Numbers show exports share in total dispatches has dropped to 6 percent—and 12 percent cumulatively for the period 9MFY22 (9MFY21: 16%). Based on PBS data, each month since July, the industry has sold less and less quantity of cement abroad compared to last year. The export price fetched (estimated dollar per ton) is also substantially higher (see graph) which is making exports uncompetitive.

Until recently, Pakistan was exporting a large quantity of cement to next door neighbor Afghanistan despite other suppliers like Iran biting into some of Pakistan’s cement market share. Over the years, reliance on Afghan market was reduced by cement manufacturers exploring other export avenues and gaining market access in other regional markets such as Sri Lanka. India was also at one point a big market for Pakistani cement until the country slapped countervailing duties on Pakistani goods, upwards of 200 percent that made exports impossible.
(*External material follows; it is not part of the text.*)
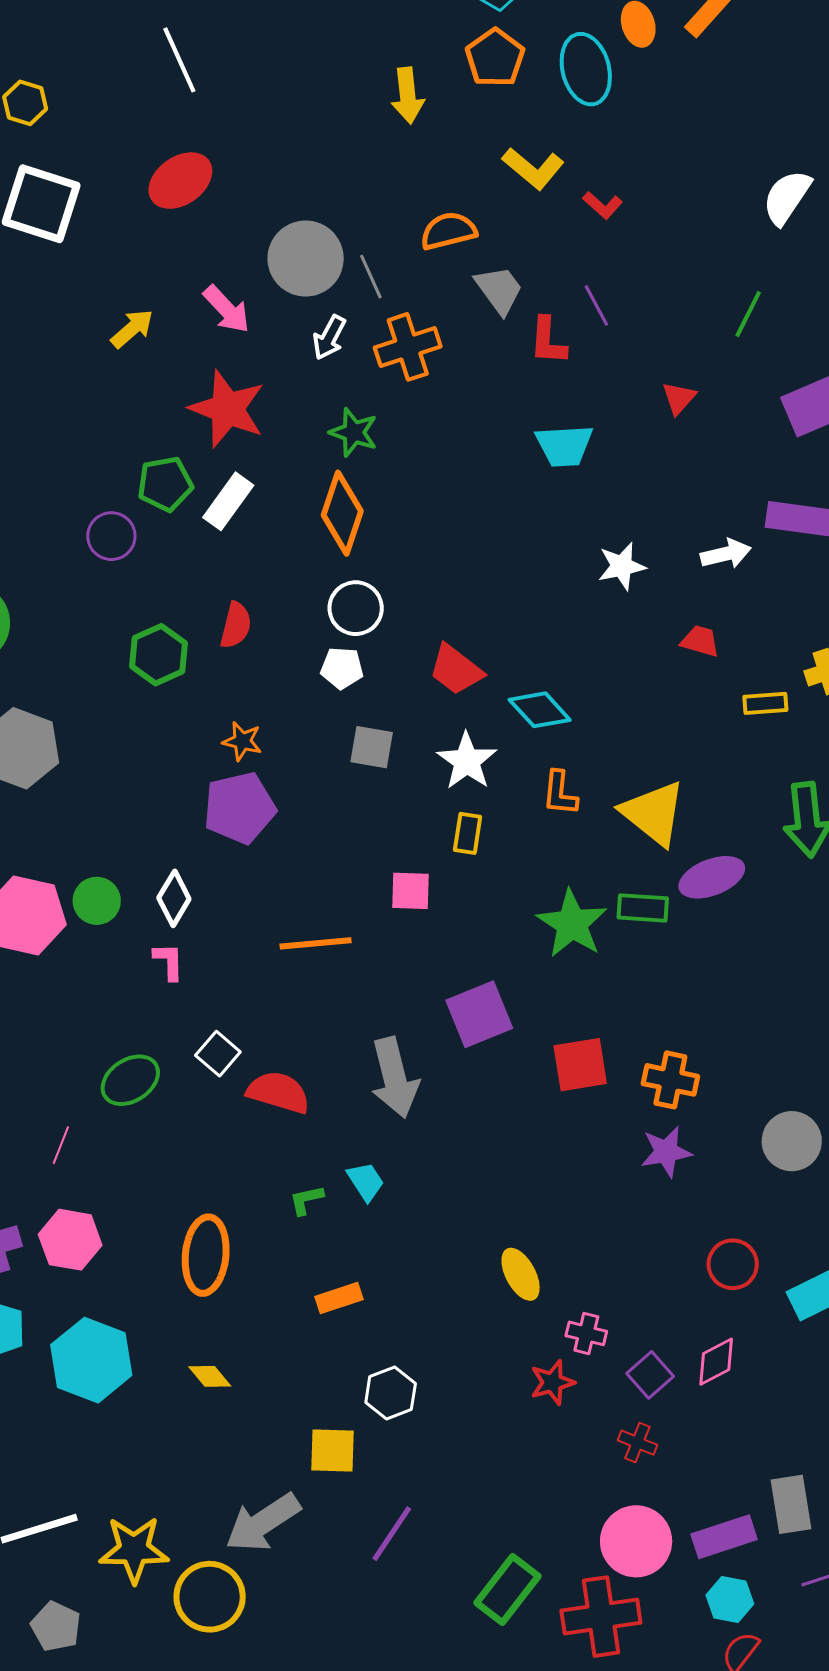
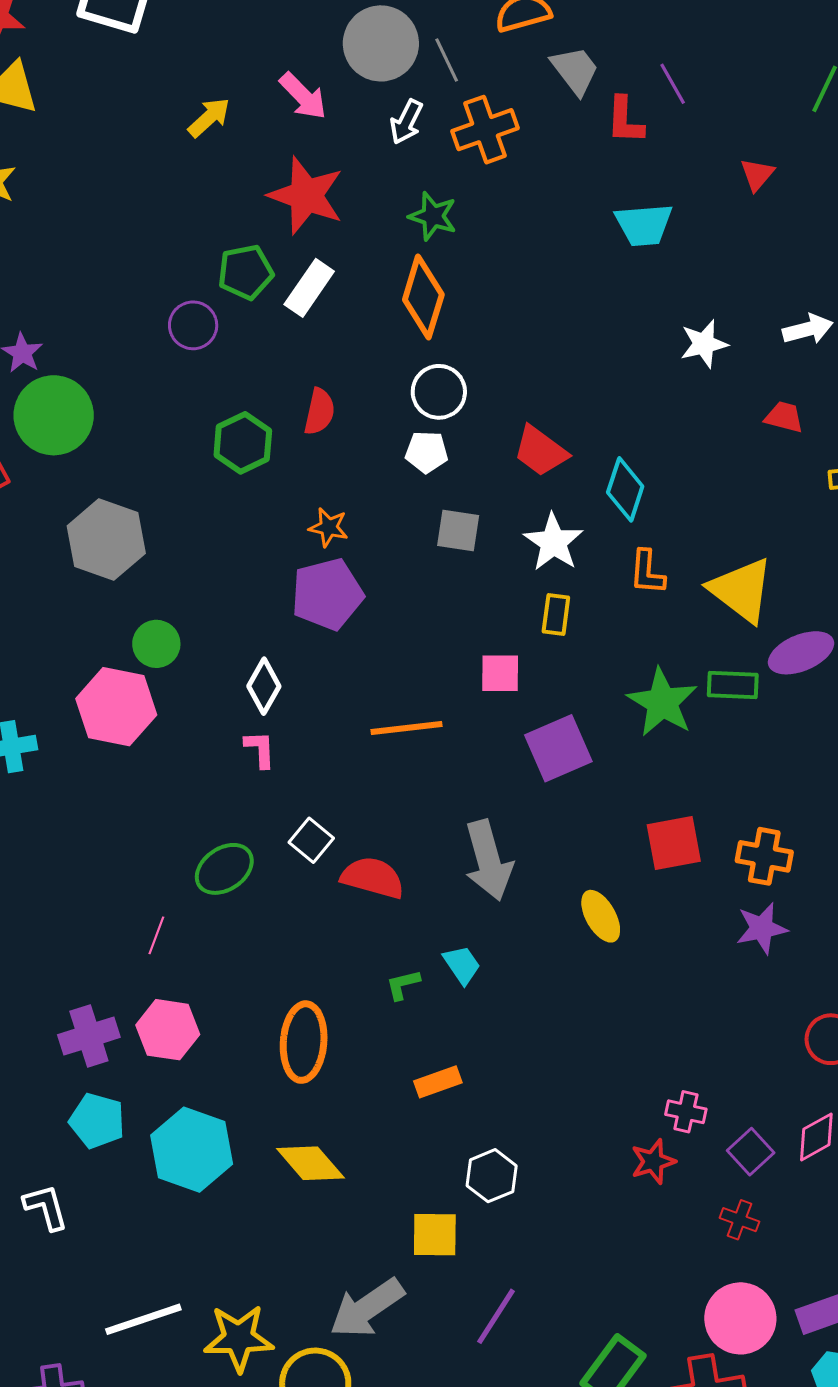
cyan diamond: (540, 710) -> (625, 489), turned 62
green circle: (97, 901) -> (156, 644), moved
purple square: (479, 1014) -> (558, 748), moved
yellow ellipse: (521, 1274) -> (601, 916), moved
yellow diamond: (210, 1376) -> (310, 1163), size x1.6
The situation right now is worse. With US exit from Afghanistan, the country is facing a massive political and economic upheavel. Banking channels were suspended in Afghanistan which is causing financial challenges for the country, specially in keeping trade going. Afghan traders were found buying dollars from KP to resume their trading activities. Through SRO 176(I)/2022 providing an ammendment to the Export Order, the government of Pakistan has allowed exports of 14 items in Pakistani rupee. But these exports are not entitled to zero rated sales tax, rebate against excise and duty drawbacks.
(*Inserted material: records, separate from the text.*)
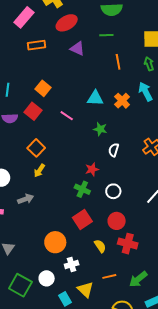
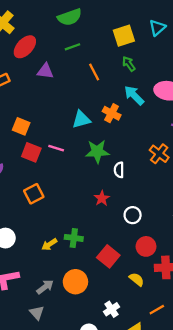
red square: (33, 111) -> (31, 152), moved
green star: (100, 129) -> (97, 152), size x1.5
orange square: (36, 148) -> (34, 194), turned 36
yellow arrow: (39, 171) -> (49, 244), moved, turned 40
green cross: (82, 189) -> (74, 238), moved
gray arrow: (26, 199) -> (45, 287), moved
orange circle: (55, 242) -> (75, 282), moved

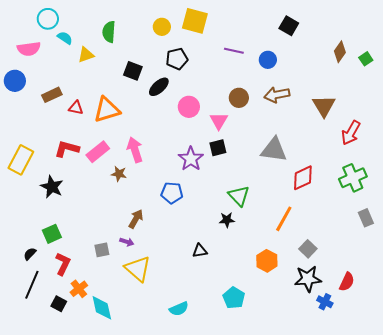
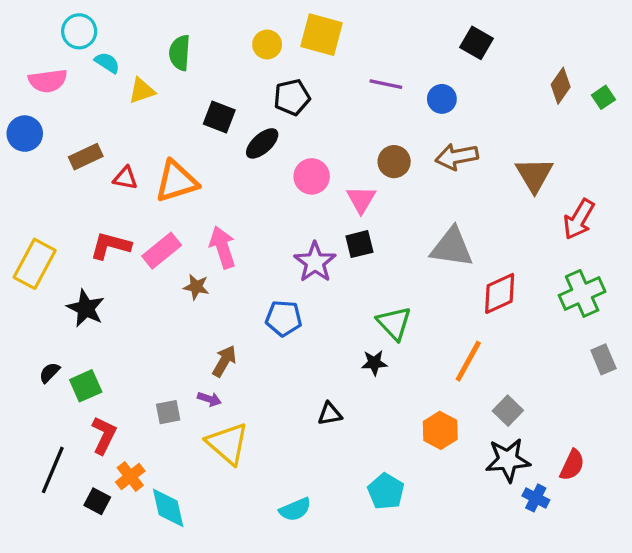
black semicircle: (30, 254) -> (49, 373), moved

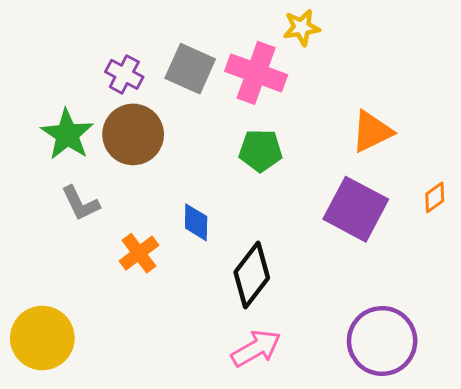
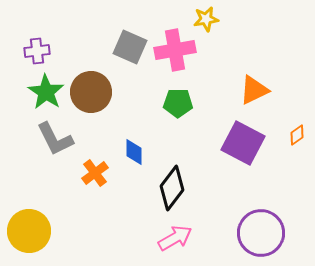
pink cross: (256, 73) -> (175, 50), turned -30
purple cross: (124, 74) -> (37, 51), moved, turned -35
gray L-shape: (80, 203) -> (55, 139), size x1.4

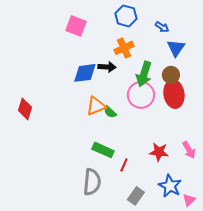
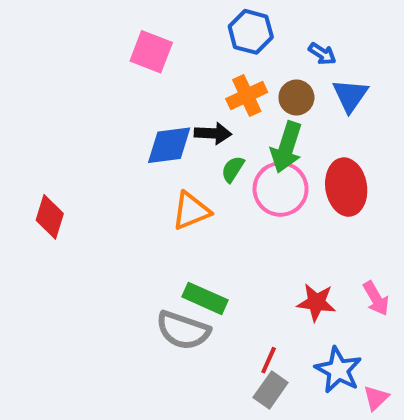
brown circle: (171, 75) -> (296, 97), moved
green semicircle: (110, 112) -> (233, 169), moved, turned 80
red line: (124, 165) -> (269, 360), moved
gray semicircle: (92, 182) -> (183, 330), moved, turned 104

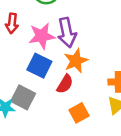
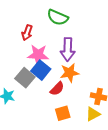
pink star: (42, 36) -> (38, 55), moved
gray square: (23, 97) -> (25, 78), moved

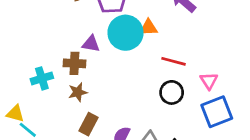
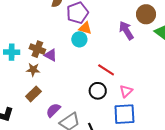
orange triangle: (148, 28) -> (85, 28), moved
cyan circle: (125, 33) -> (79, 39), size x0.6
purple triangle: (91, 44) -> (51, 55), moved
These are making Pakistani exports to Afghanistan unviable, given also a reduced demand for construction in the country already.

Other markets are also drying up. Sri Lanka has officially defaulted on its loan obligations and will be focusing on providing essential items to its population with construction and development taking a backseat.

Overseas, Pakistani cement manufacturers have to contend with high frieght costs making their exports uncompetitive. Markets such as South Africa have imposed a ban on cement imports for state projects. Other African markets where Pakistani cement has access are also undergoing similar economic slowdowns, already constituting only about 5-6 percent share in total Pakistani exports.

At the end, no hopes can be latched onto exports as cement manufacturers grapple with reduced domestic demand which lies in sharp contrast with optimistic demand expectations held by all and sundry prior;in part due to ousted PM’s extravagant promises of building 5 million houses.That was a long shot anyway.

Comments

Comments are closed.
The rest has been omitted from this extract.